City of Richmond v. J.A. Croson Co., 488 U.S. 469 (1989), was a case in which the United States Supreme Court held that the minority set-aside program of Richmond, Virginia, which gave preference to minority business enterprises (MBE) in the awarding of municipal contracts, was unconstitutional under the Equal Protection Clause. The Court found that the city failed to identify both the need for remedial action and that other non-discriminatory remedies would be insufficient.[1]

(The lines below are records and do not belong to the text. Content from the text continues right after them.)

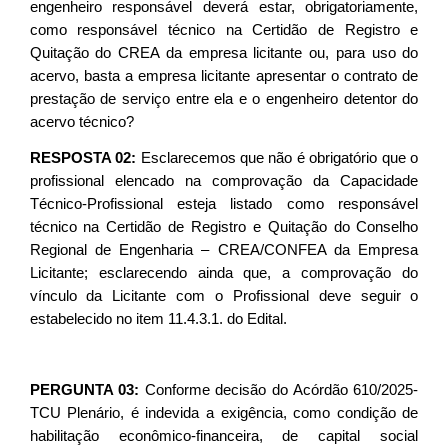
engenheiro responsável deverá estar, obrigatoriamente,
como responsável técnico na Certidão de Registro e
Quitação do CREA da empresa licitante ou, para uso do
acervo, basta a empresa licitante apresentar o contrato de
prestação de serviço entre ela e o engenheiro detentor do
acervo técnico?
RESPOSTA 02:
Esclarecemos que não é obrigatório que o
profissional elencado na comprovação da Capacidade
Técnico-Profissional esteja listado como responsável
técnico na Certidão de Registro e Quitação do Conselho
Regional de Engenharia – CREA/CONFEA da Empresa
Licitante; esclarecendo ainda que, a comprovação do
vínculo da Licitante com o Profissional deve seguir o
estabelecido no item 11.4.3.1. do Edital.
PERGUNTA 03:
Conforme decisão do Acórdão 610/2025-
TCU Plenário, é indevida a exigência, como condição de
habilitação econômico-financeira, de capital social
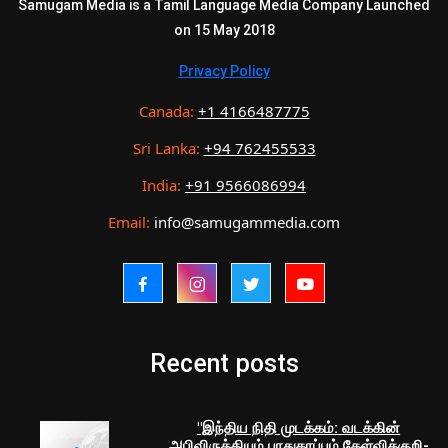
Samugam Media is a Tamil Language Media Company Launched
on 15 May 2018
Privacy Policy
Canada:
+1 4166487775
Sri Lanka:
+94 762455533
India:
+91 9566086994
Email:
info@samugammedia.com
Recent posts
"இந்திய நிதி முடக்கம்: வடக்கின்
அபிவிருத்தியும் பாதுகாப்பும் கேள்விக்குறி-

Croson involved a minority set-aside program in the awarding of municipal contracts. Richmond, with a black population of just over 50 percent, had set a 30 percent goal in the awarding of city construction contracts, based on its findings that local, state, and national patterns of discrimination had resulted in all but complete lack of access for minority-owned businesses. The evidence that was introduced included: a statistical study indicating that, although the city’s population was 50% black, only 0.67% of its prime construction contracts had been awarded to minority businesses in recent years; figures establishing that a variety of local contractors’ associations had virtually no MBE members; the city’s counsel’s conclusion that the Plan was constitutional under Fullilove v. Klutznick, 448 U.S. 448 ; and the statements of Plan proponents indicating that there had been widespread racial discrimination in the local, state, and national construction industries. Pursuant to the Plan, the city adopted rules requiring individualized consideration of each bid or request for a waiver of the 30% set-aside, and providing that a waiver could be granted only upon proof that sufficient qualified MBE’s were unavailable or unwilling to participate The Supreme Court stated:

We, therefore, hold that the city has failed to demonstrate a compelling interest in apportioning public contracting opportunities on the basis of race. To accept Richmond’s claim that past societal discrimination alone can serve as the basis for rigid racial preferences would be to open the door to competing claims for “remedial relief” for every disadvantaged group. The dream of a Nation of equal citizens in a society where race is irrelevant to personal opportunity and achievement would be lost in a mosaic of shifting preferences based on inherently unmeasurable claims of past wrongs. [Citing Regents of the University of California v. Bakke]. Courts would be asked to evaluate the extent of the prejudice and consequent harm suffered by various minority groups. Those whose societal injury is thought to exceed some arbitrary level of tolerability then would be entitled to preferential classification. We think such a result would be contrary to both the letter and the spirit of a constitutional provision whose central command is equality.[2]